Era Marlbroke, ese presuntuoso sapo viejo, llevaba una larga barba postiza, una bata de seda roja bordada y un sombrero con forma de caja sobre la peluca coronado con una borla anaranjada. Sus ojos estaban inyectados en sangre al otro lado de la máscara.

—¡Excelente verte, excelente! Cyn está por aquí también. Es un ángel, ¿te fijaste en ella?

Rué soltó el brazo de Kit. Retrocedió un paso.

—¡Santo Dios, qué vestimenta! Déjame adivinar… eres unos de esos tíos griegos. Apolo, así es. Apolo, ¿no es así?

—No exactamente. —Ella escuchó lo que Kit le respondió, y dio otro paso hacia atrás.

El minué concluyó. Rué alzó la vista más allá de los bailarines que saludaban al estrado. La viola estaba sobre una silla vacía. El fugitivo no estaba en ningún lugar a la vista.

—¡Allí está! ¡Cyn! ¡Cynthia, mi niña! ¡Ven aquí, mira a quién encontré! ¡Vaya, no le eches a tu padre esa mirada, cielo! ¡Ven, te alegrarás!

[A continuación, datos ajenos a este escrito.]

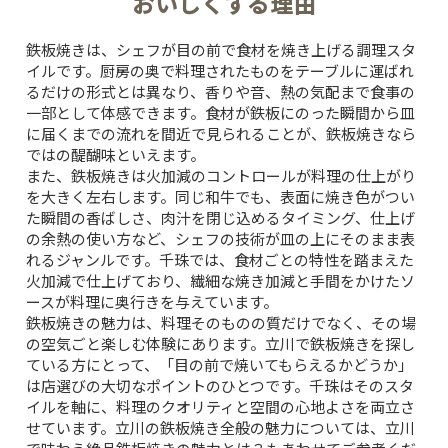
おいしくする理由
鉄板焼きは、シェフが目の前で食材を焼き上げる調理スタ
イルです。厨房の奥で料理されたものをテーブルに運ばれ
るだけの形式とは異なり、香りや音、熱の気配まで食事の
一部として体感できます。食材が鉄板にのった瞬間から皿
に届くまでの流れを間近で見られることが、鉄板焼きなら
ではの醍醐味といえます。
また、鉄板焼きは火加減のコントロールが料理の仕上がり
を大きく左右します。同じ和牛でも、表面に焼き色がつい
た瞬間の香ばしさ、肉汁を閉じ込めるタイミング、仕上げ
の余熱の使い方など、シェフの技術が皿の上にそのまま表
れるジャンルです。千珠では、食材ごとの特性を踏まえた
火加減で仕上げており、繊細な焼き加減と手間をかけたソ
ースが料理に奥行きを与えています。
鉄板焼きの魅力は、料理そのものの質だけでなく、その場
の空気ごと楽しむ体験にあります。立川で鉄板焼きを探し
ている方にとって、「目の前で焼いてもらえるかどうか」
は店選びの大切なポイントのひとつです。千珠はそのスタ
イルを軸に、料理のクオリティと空間の心地よさを両立さ
せています。立川の鉄板焼き全般の魅力については、
立川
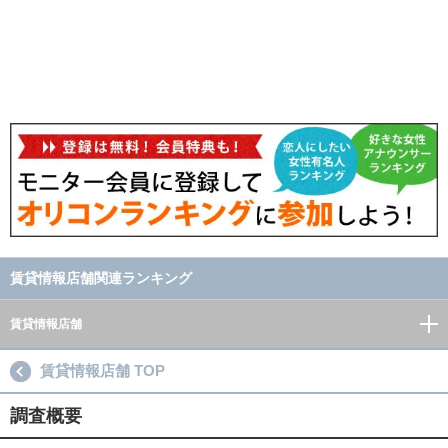
賃貸情報店舗関連ランキング
賃貸情報店舗
賃貸情報店舗 TOP
調査概要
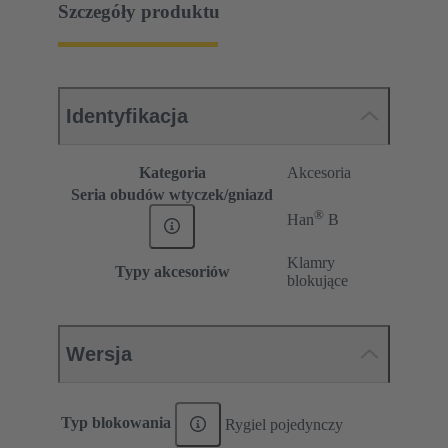
Szczegóły produktu
Identyfikacja
Kategoria
Akcesoria
Seria obudów wtyczek/gniazd
®
Han
B
Klamry
Typy akcesoriów
blokujące
Wersja
Typ blokowania
Rygiel pojedynczy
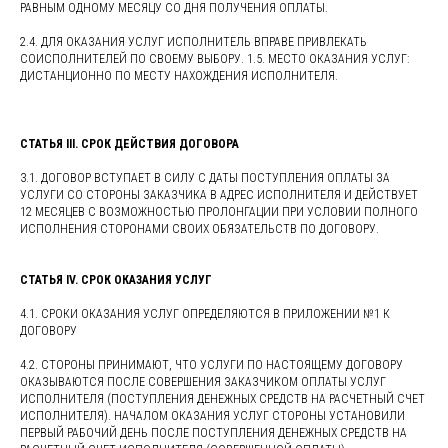
РАВНЫМ ОДНОМУ МЕСЯЦУ СО ДНЯ ПОЛУЧЕНИЯ ОПЛАТЫ.
2.4. ДЛЯ ОКАЗАНИЯ УСЛУГ ИСПОЛНИТЕЛЬ ВПРАВЕ ПРИВЛЕКАТЬ
СОИСПОЛНИТЕЛЕЙ ПО СВОЕМУ ВЫБОРУ. 1.5. МЕСТО ОКАЗАНИЯ УСЛУГ:
ДИСТАНЦИОННО ПО МЕСТУ НАХОЖДЕНИЯ ИСПОЛНИТЕЛЯ.
СТАТЬЯ III. СРОК ДЕЙСТВИЯ ДОГОВОРА
3.1. ДОГОВОР ВСТУПАЕТ В СИЛУ С ДАТЫ ПОСТУПЛЕНИЯ ОПЛАТЫ ЗА
УСЛУГИ СО СТОРОНЫ ЗАКАЗЧИКА В АДРЕС ИСПОЛНИТЕЛЯ И ДЕЙСТВУЕТ
12 МЕСЯЦЕВ С ВОЗМОЖНОСТЬЮ ПРОЛОНГАЦИИ ПРИ УСЛОВИИ ПОЛНОГО
ИСПОЛНЕНИЯ СТОРОНАМИ СВОИХ ОБЯЗАТЕЛЬСТВ ПО ДОГОВОРУ.
СТАТЬЯ IV. СРОК ОКАЗАНИЯ УСЛУГ
4.1. СРОКИ ОКАЗАНИЯ УСЛУГ ОПРЕДЕЛЯЮТСЯ В ПРИЛОЖЕНИИ №1 К
ДОГОВОРУ
4.2. СТОРОНЫ ПРИНИМАЮТ, ЧТО УСЛУГИ ПО НАСТОЯЩЕМУ ДОГОВОРУ
ОКАЗЫВАЮТСЯ ПОСЛЕ СОВЕРШЕНИЯ ЗАКАЗЧИКОМ ОПЛАТЫ УСЛУГ
ИСПОЛНИТЕЛЯ (ПОСТУПЛЕНИЯ ДЕНЕЖНЫХ СРЕДСТВ НА РАСЧЕТНЫЙ СЧЕТ
ИСПОЛНИТЕЛЯ). НАЧАЛОМ ОКАЗАНИЯ УСЛУГ СТОРОНЫ УСТАНОВИЛИ
ПЕРВЫЙ РАБОЧИЙ ДЕНЬ ПОСЛЕ ПОСТУПЛЕНИЯ ДЕНЕЖНЫХ СРЕДСТВ НА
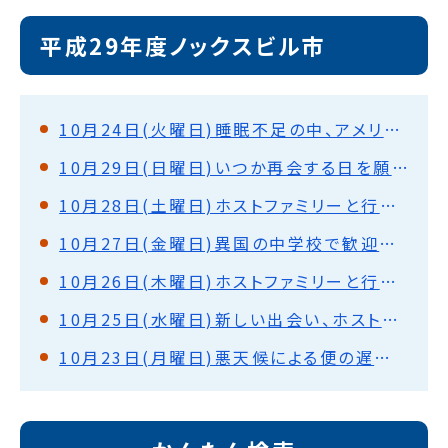
平成29年度ノックスビル市
10月24日(火曜日)睡眠不足の中、アメリカの政治中心地を巡って（ワシントンD.C）
10月29日(日曜日)いつか再会する日を願って(ノックスビル)
10月28日(土曜日)ホストファミリーと行動(ノックスビル)
10月27日(金曜日)異国の中学校で歓迎式・授業体験、夜は外で夕食会(ノックスビル)
10月26日(木曜日)ホストファミリーと行動(ノックスビル)
10月25日(水曜日)新しい出会い、ホストファミリーと対面(ノックスビル)
10月23日(月曜日)悪天候による便の遅延や変更！移動で約31時間！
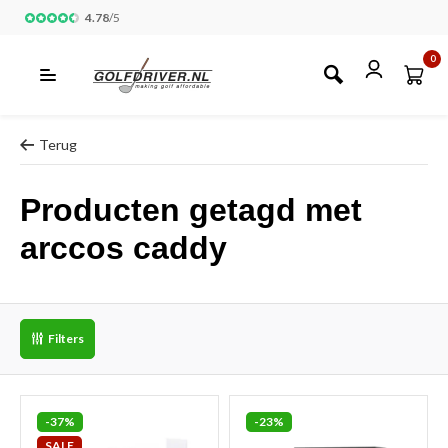
4.78
/
5
0
Terug
Producten getagd met
arccos caddy
Filters
-37%
-23%
SALE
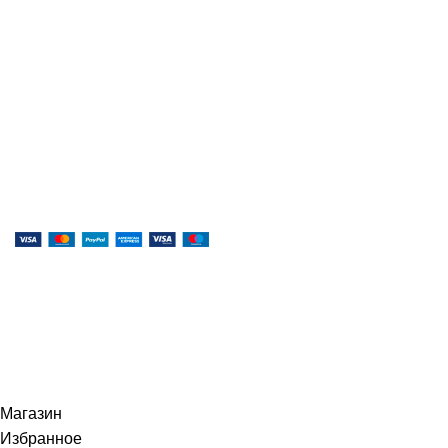
Музыка, доступная каждому!
Специализированный магазин по продаже
музыкальных инструментов, звукового и светового
оборудования и аксессуаров
Онлайн оплата:
Наши соц.сети:
© 2026
Музыкальный магазин X-MUSIC
. All rights
reserved
Магазин
Избранное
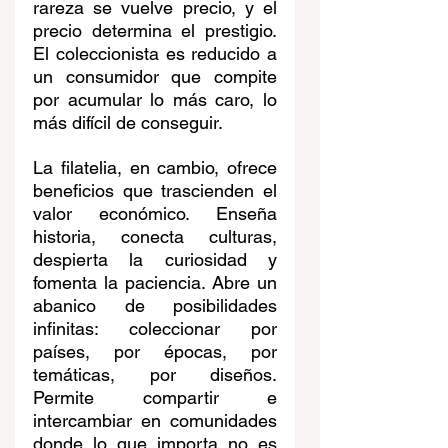
rareza se vuelve precio, y el 
precio determina el prestigio. 
El coleccionista es reducido a 
un consumidor que compite 
por acumular lo más caro, lo 
más difícil de conseguir.
La filatelia, en cambio, ofrece 
beneficios que trascienden el 
valor económico. Enseña 
historia, conecta culturas, 
despierta la curiosidad y 
fomenta la paciencia. Abre un 
abanico de posibilidades 
infinitas: coleccionar por 
países, por épocas, por 
temáticas, por diseños. 
Permite compartir e 
intercambiar en comunidades 
donde lo que importa no es 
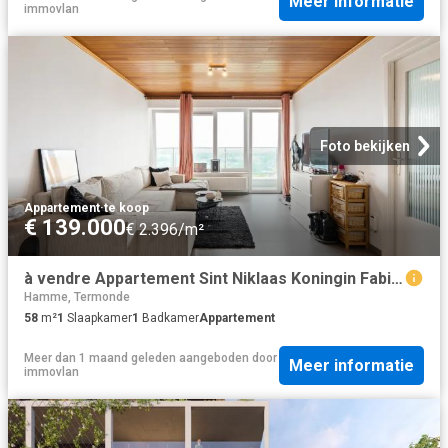
Meer informatie
immovlan
Foto bekijken
Appartement
·
te koop
€ 139.000
€ 2.396/m²
à vendre Appartement Sint Niklaas Koningin Fabiolapark
Hamme, Termonde
58
m²
1
Slaapkamer
1
Badkamer
Appartement
Meer dan 1 maand geleden
aangeboden door
Meer informatie
immovlan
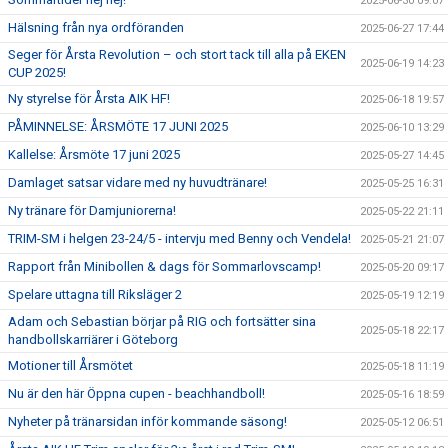
2025-06-30 09:07
Hälsning från nya ordföranden
2025-06-27 17:44
Seger för Årsta Revolution – och stort tack till alla på EKEN
2025-06-19 14:23
CUP 2025!
Ny styrelse för Årsta AIK HF!
2025-06-18 19:57
PÅMINNELSE: ÅRSMÖTE 17 JUNI 2025
2025-06-10 13:29
Kallelse: Årsmöte 17 juni 2025
2025-05-27 14:45
Damlaget satsar vidare med ny huvudtränare!
2025-05-25 16:31
Ny tränare för Damjuniorerna!
2025-05-22 21:11
TRIM-SM i helgen 23-24/5 - intervju med Benny och Vendela!
2025-05-21 21:07
Rapport från Minibollen & dags för Sommarlovscamp!
2025-05-20 09:17
Spelare uttagna till Riksläger 2
2025-05-19 12:19
Adam och Sebastian börjar på RIG och fortsätter sina
2025-05-18 22:17
handbollskarriärer i Göteborg
Motioner till Årsmötet
2025-05-18 11:19
Nu är den här Öppna cupen - beachhandboll!
2025-05-16 18:59
Nyheter på tränarsidan inför kommande säsong!
2025-05-12 06:51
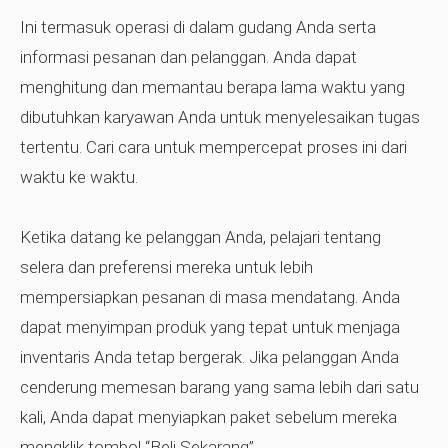
Ini termasuk operasi di dalam gudang Anda serta
informasi pesanan dan pelanggan. Anda dapat
menghitung dan memantau berapa lama waktu yang
dibutuhkan karyawan Anda untuk menyelesaikan tugas
tertentu. Cari cara untuk mempercepat proses ini dari
waktu ke waktu.
Ketika datang ke pelanggan Anda, pelajari tentang
selera dan preferensi mereka untuk lebih
mempersiapkan pesanan di masa mendatang. Anda
dapat menyimpan produk yang tepat untuk menjaga
inventaris Anda tetap bergerak. Jika pelanggan Anda
cenderung memesan barang yang sama lebih dari satu
kali, Anda dapat menyiapkan paket sebelum mereka
mengklik tombol “Beli Sekarang”.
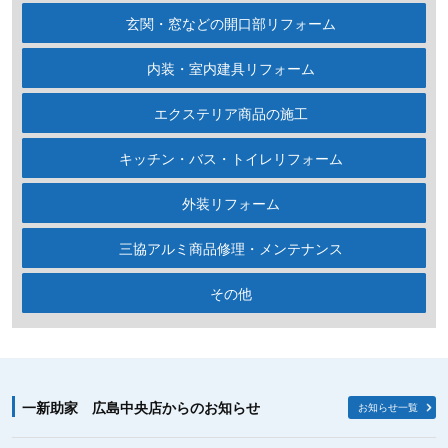
玄関・窓などの開口部リフォーム
内装・室内建具リフォーム
エクステリア商品の施工
キッチン・バス・トイレリフォーム
外装リフォーム
三協アルミ商品修理・メンテナンス
その他
一新助家 広島中央店からのお知らせ
お知らせ一覧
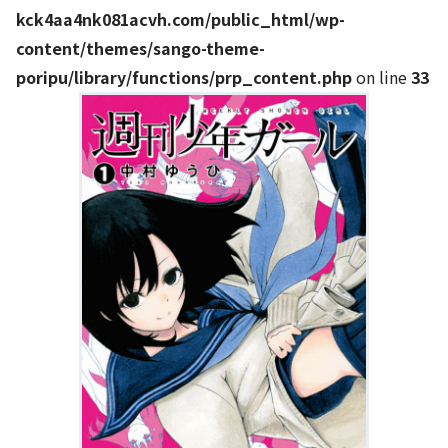
kck4aa4nk081acvh.com/public_html/wp-
content/themes/sango-theme-
poripu/library/functions/prp_content.php
on line
33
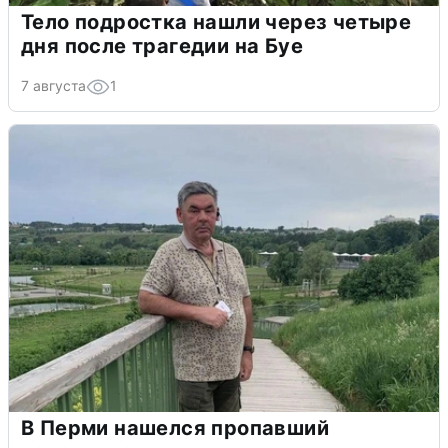
Тело подростка нашли через четыре
дня после трагедии на Буе
7 августа
1
В Перми нашелся пропавший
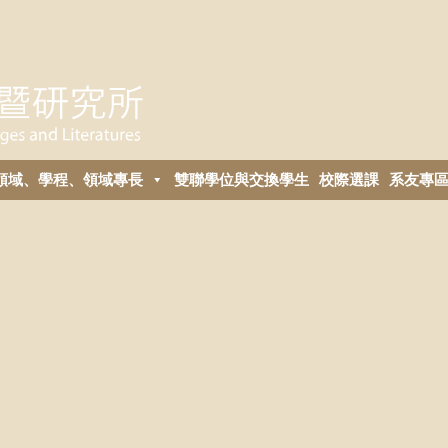
領域、學程、領域專長
雙聯學位與交換學生
校際選課
系友專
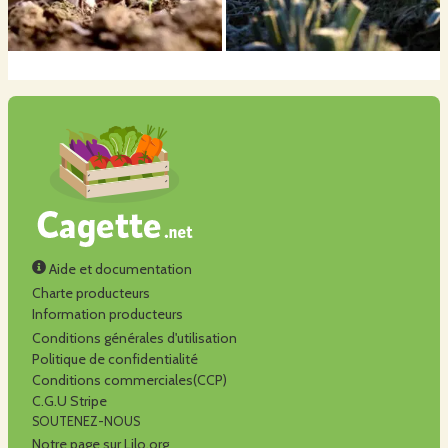
Aide et documentation
Charte producteurs
Information producteurs
Conditions générales d'utilisation
Politique de confidentialité
Conditions commerciales(CCP)
C.G.U Stripe
SOUTENEZ-NOUS
Notre page sur Lilo.org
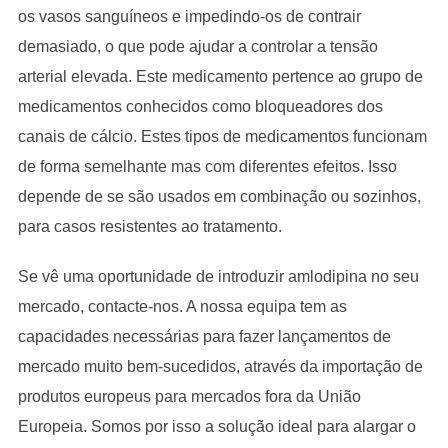
os vasos sanguíneos e impedindo-os de contrair
demasiado, o que pode ajudar a controlar a tensão
arterial elevada. Este medicamento pertence ao grupo de
medicamentos conhecidos como bloqueadores dos
canais de cálcio. Estes tipos de medicamentos funcionam
de forma semelhante mas com diferentes efeitos. Isso
depende de se são usados em combinação ou sozinhos,
para casos resistentes ao tratamento.
Se vê uma oportunidade de introduzir amlodipina no seu
mercado, contacte-nos. A nossa equipa tem as
capacidades necessárias para fazer lançamentos de
mercado muito bem-sucedidos, através da importação de
produtos europeus para mercados fora da União
Europeia. Somos por isso a solução ideal para alargar o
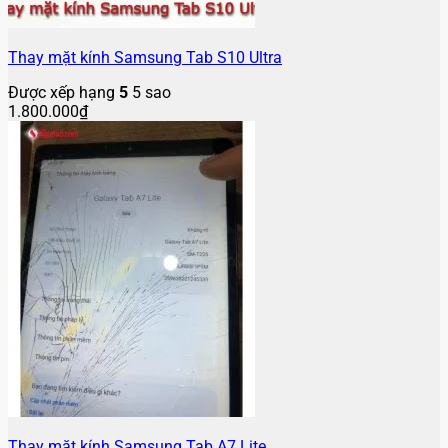
Thay mặt kính Samsung Tab S10 Ultra
Được xếp hạng
5
5 sao
1.800.000
₫
Thay mặt kính Samsung Tab A7 Lite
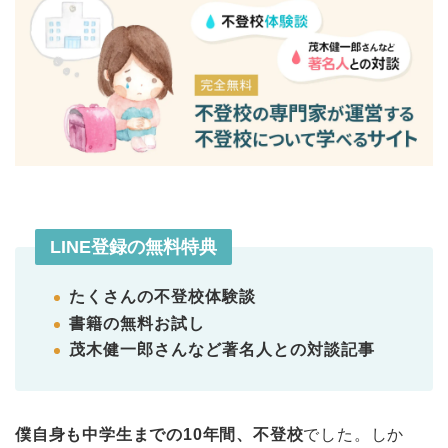
LINE登録の無料特典
たくさんの不登校体験談
書籍の無料お試し
茂木健一郎さんなど著名人との対談記事
僕自身も中学生までの10年間、不登校
でした。しか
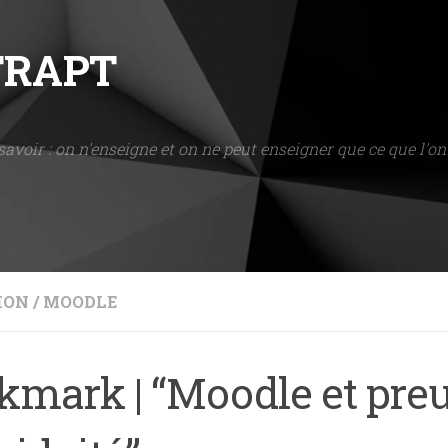
NTRAPT
savoir : on n'enseigne et on ne peut enseigner que ce que l'on 
ION
/
MOODLE
kmark | “Moodle et pre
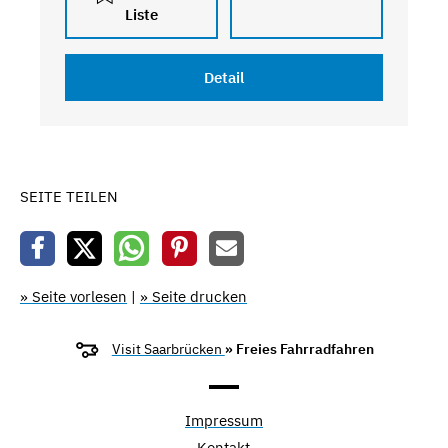
Liste
Detail
SEITE TEILEN
» Seite vorlesen
|
» Seite drucken
Visit Saarbrücken
» Freies Fahrradfahren
Impressum
Kontakt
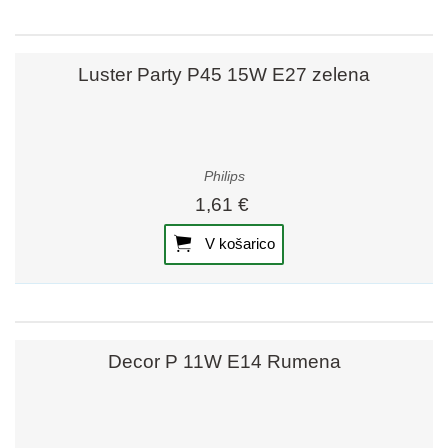
Luster Party P45 15W E27 zelena
Philips
1,61 €
V košarico
Decor P 11W E14 Rumena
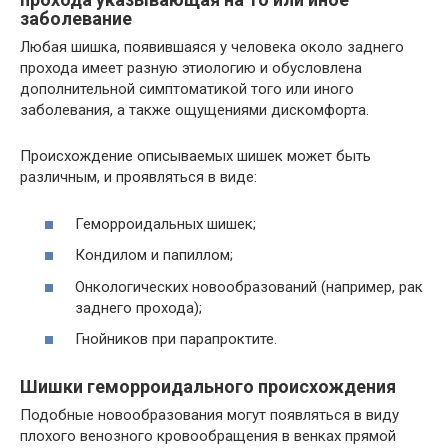
заболевание
Любая шишка, появившаяся у человека около заднего
прохода имеет разную этиологию и обусловлена
дополнительной симптоматикой того или иного
заболевания, а также ощущениями дискомфорта.
Происхождение описываемых шишек может быть
различным, и проявляться в виде:
Геморроидальных шишек;
Кондилом и папиллом;
Онкологических новообразований (например, рак
заднего прохода);
Гнойников при парапроктите.
Шишки геморроидального происхождения
Подобные новообразования могут появляться в виду
плохого венозного кровообращения в венках прямой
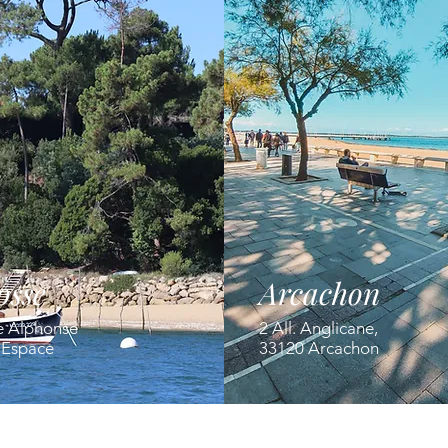
osse
Arcachon
e Alphonse
2 All. Anglicane,
' Espace
33120 Arcachon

Aunque Rué no hubiera sabido que la rubia Lady Cyn estaba cerca, la habría sentido acercarse. Cuando la joven se acercó, se golpearon los brazos; Rué estaba un poco mareada con el señuelo de perlas que llevaba Cynthia, eran gotas pesadas en su cabello y alrededor del cuello que se balanceaban desde sus orejas. Zumbaban como lo hacía Herte pero más ahumadas, más suaves. Qué fácil sería en la confusión del salón de baile deslizar un dedo detrás de la gargantilla para soltar el broche. Coger ese conjunto de perfección combinada en su puño y escapar.